Friday, June 1, 2007

Taking up the challenge

Macarena asked the question, "How did inbreeding become a low-class stereotype, when it's the reason Western royal families still exist?" Well, I've taken up the challenge of explaining just that.

Inbreeding of royal lines was the bane of various houses (the Habsburgs and Hanover clans being among the worst) but was not entirely the norm until later centuries.

One example is the Russian Romanov line. The Russians avoided inbreeding up until the late nineteenth/early twentieth centuries with their willingness to A) Marry outside their blood (largely the Germans), and B) The fact that the royal line really wasn't unbroken (Catherine was not a Romanov and God only knows who was the father of her child).

The Habsburgs only intermarried because they wanted to strengthen their control over the various lands in their burgeoning empire.

There were so many royal houses and noblemen/ladies that inbreeding never truly became a threat to their majesties until the lines began to dwindle (noticeably in Britain after the Hundred Years War and across Europe following the plague, Thirty Years War, various revolutions throughout the nineteenth century, etc.).

It was only during the nineteenth century, when royal stock was at an all time ebb due to states uniting from a loose patchwork of nations across Europe into a handful of large empires, that the main houses largely intermarried (Romanov, Hohenzollern, and Hanover/Windsor) to create or tighten alliances only to lead to a variety of odd traits (Kaiser Wilhelm's shrunken, paralyzed arm, the Tsarevich's hemophilia, etc.).

But who else were they to marry? Nobility was waning due to bankruptcy (industrialization led to the creation of a middle class of businessmen, this new style of economy largely dooming the agrarian noble gentry) and being stripped of power through revolutionary upheavals.

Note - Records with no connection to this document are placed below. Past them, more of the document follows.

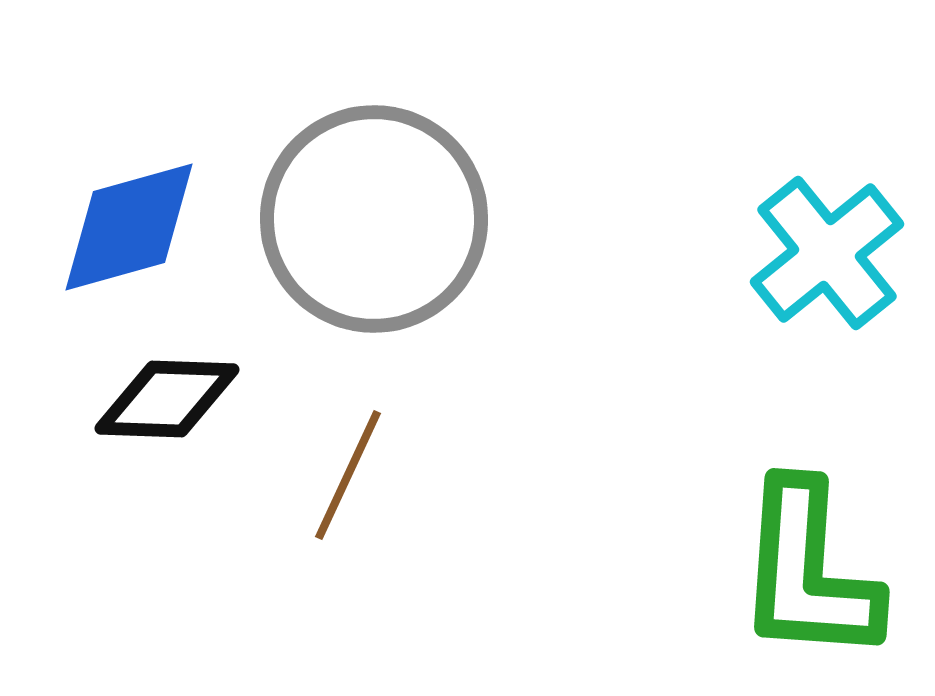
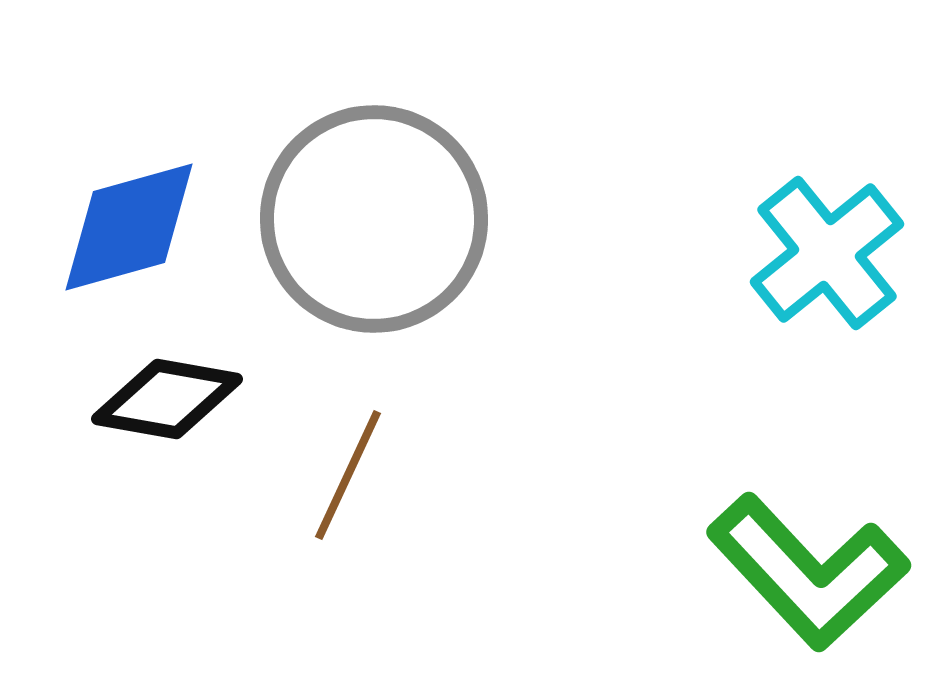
black diamond: rotated 8 degrees clockwise
green L-shape: rotated 47 degrees counterclockwise
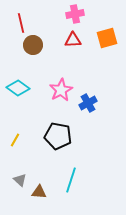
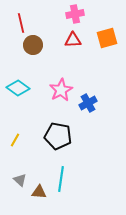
cyan line: moved 10 px left, 1 px up; rotated 10 degrees counterclockwise
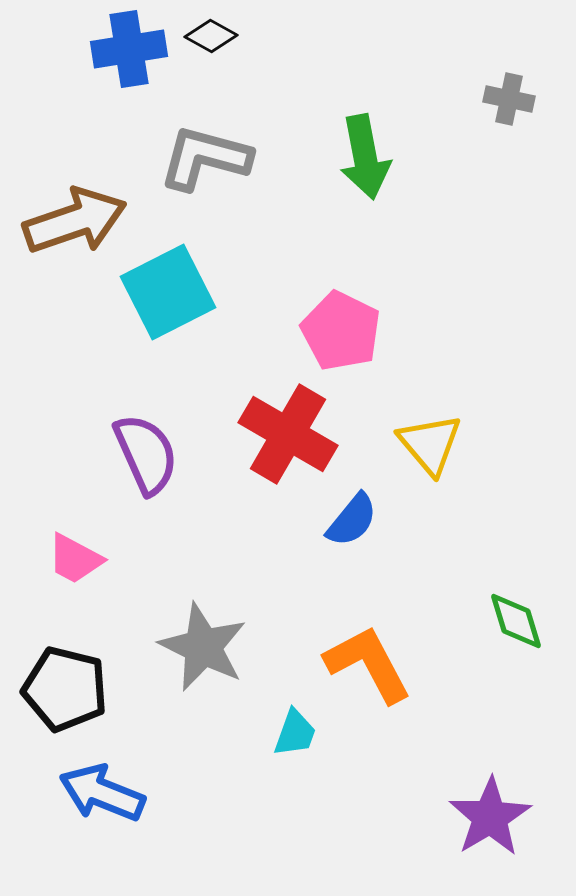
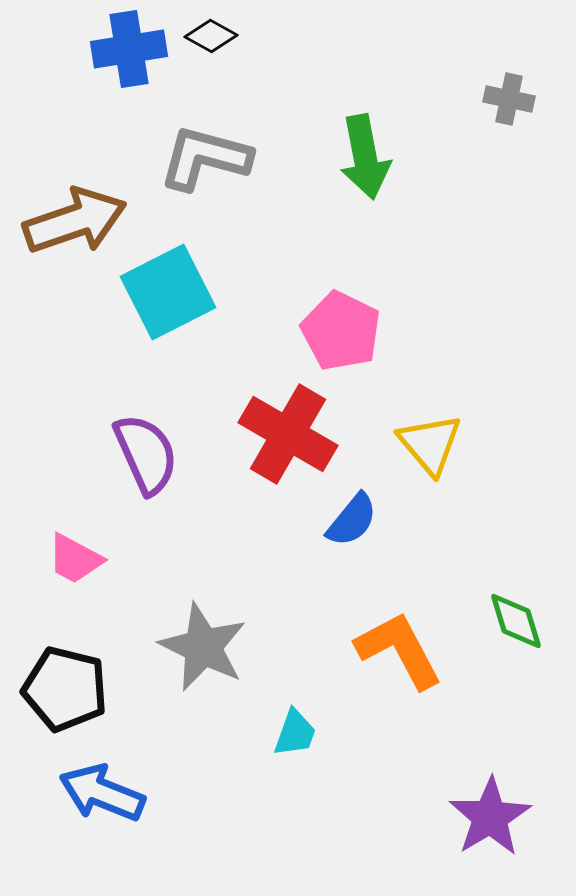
orange L-shape: moved 31 px right, 14 px up
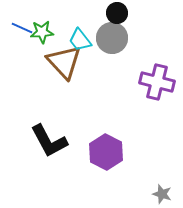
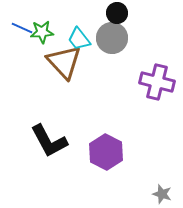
cyan trapezoid: moved 1 px left, 1 px up
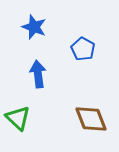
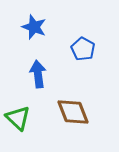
brown diamond: moved 18 px left, 7 px up
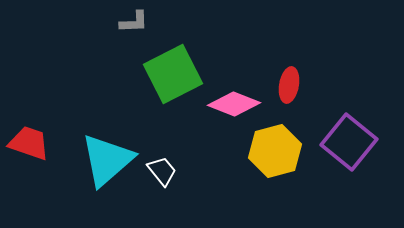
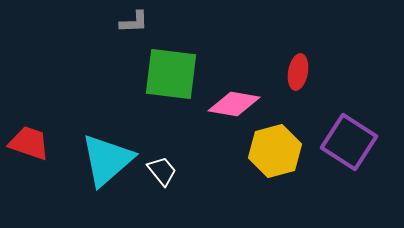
green square: moved 2 px left; rotated 34 degrees clockwise
red ellipse: moved 9 px right, 13 px up
pink diamond: rotated 12 degrees counterclockwise
purple square: rotated 6 degrees counterclockwise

The industrial age brought mobility as the peasants fled to the cities leading to the lower classes finally breeding outside their closed towns creating a much more virile stock, a growth in education among the poor and common, and monetary gain leading to an increased voice in government. The entire system found itself turned upside down as the new predominant force, the commoner, came to view the former force, the nobility, as closed, venal, and flagging (which it was by this time). It was the industrial age leading to our modern one that largely removed interbreeding from the common man but induced inbreeding among the shrinking nobility as they banded together against a world threatening to extinguish them.

So as to your point that royal houses got away with inbreeding, they did at times but that was not the norm. They stuck with their own kind. That still happens in our own present time between the classes.

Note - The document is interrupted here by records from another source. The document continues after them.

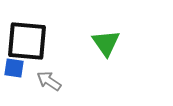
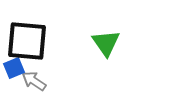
blue square: rotated 30 degrees counterclockwise
gray arrow: moved 15 px left
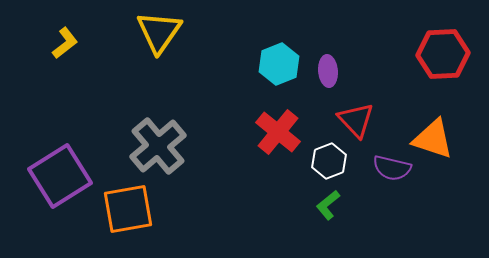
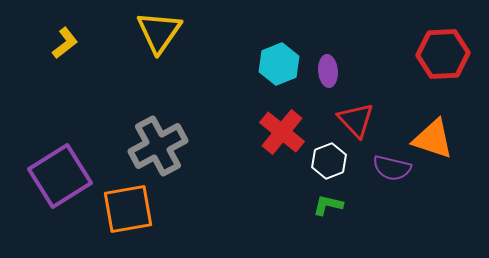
red cross: moved 4 px right
gray cross: rotated 12 degrees clockwise
green L-shape: rotated 52 degrees clockwise
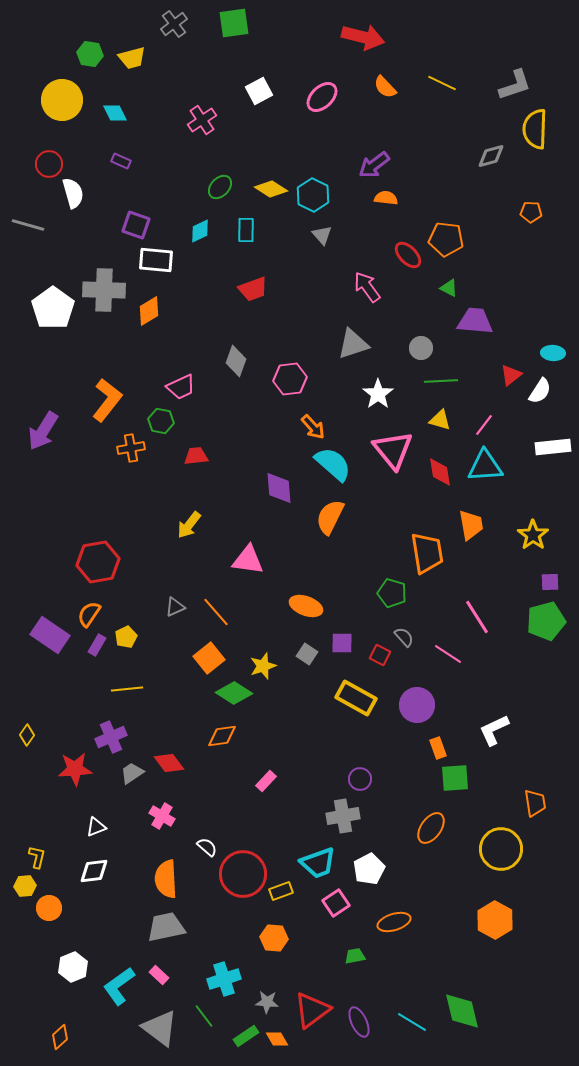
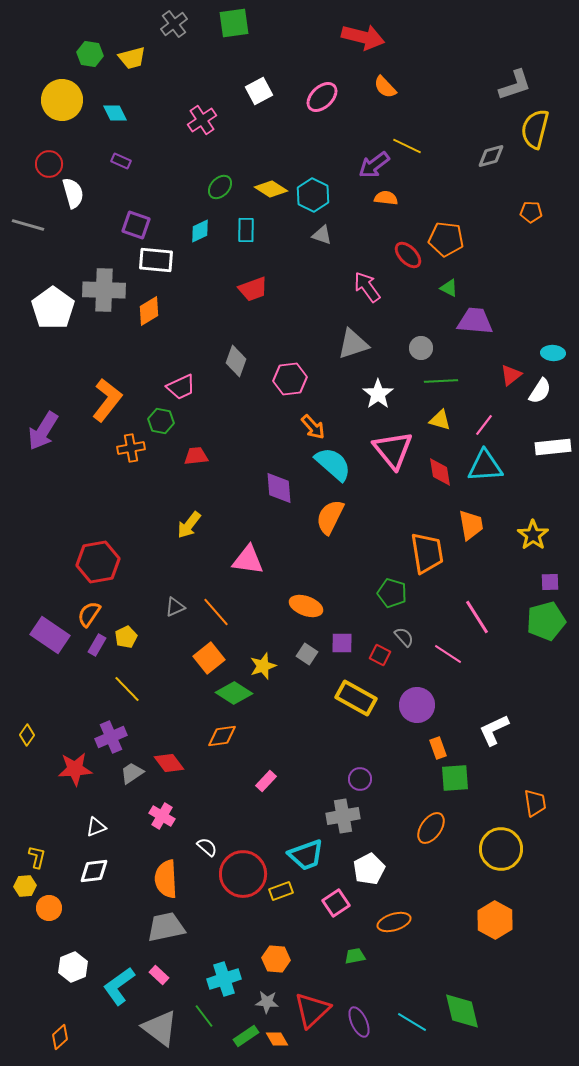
yellow line at (442, 83): moved 35 px left, 63 px down
yellow semicircle at (535, 129): rotated 12 degrees clockwise
gray triangle at (322, 235): rotated 30 degrees counterclockwise
yellow line at (127, 689): rotated 52 degrees clockwise
cyan trapezoid at (318, 863): moved 12 px left, 8 px up
orange hexagon at (274, 938): moved 2 px right, 21 px down
red triangle at (312, 1010): rotated 6 degrees counterclockwise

Overall, intermarriage wasn't exactly a lasting or common practice since it led to the extinction of royal houses. Only shortsighted royals and a dwindling royal stock (blame the various revolutions, wars, and more for the shrinking pool of spouses) led to the eventual inbreeding that further doomed an outdated system. These days most royal houses are now open to commoners marrying into royal lines.

As to how inbreeding became a low-class stereotype, if you were to go to Medieval to eighteenth century Europe you'd see few individuals ever managed to leave their towns thus condemning them to interbreed in a very shallow gene pool. So a lack of education mingled with the gradual retarding of stock could only lead to disdain by the upper classes for the lower ones, especially since it was more pronounced and had been going on longer among the lower classes than among the upper classes.

By the by, when the royals interbred it was out of necessity (lack of viable mates). When the lower classes got frisky family style it was by choice since they could marry/breed with anyone.

A rambling defense of royalty from a fiery republican (not the party but of the idea of rule solely by the people). I love to play Devil's advocate.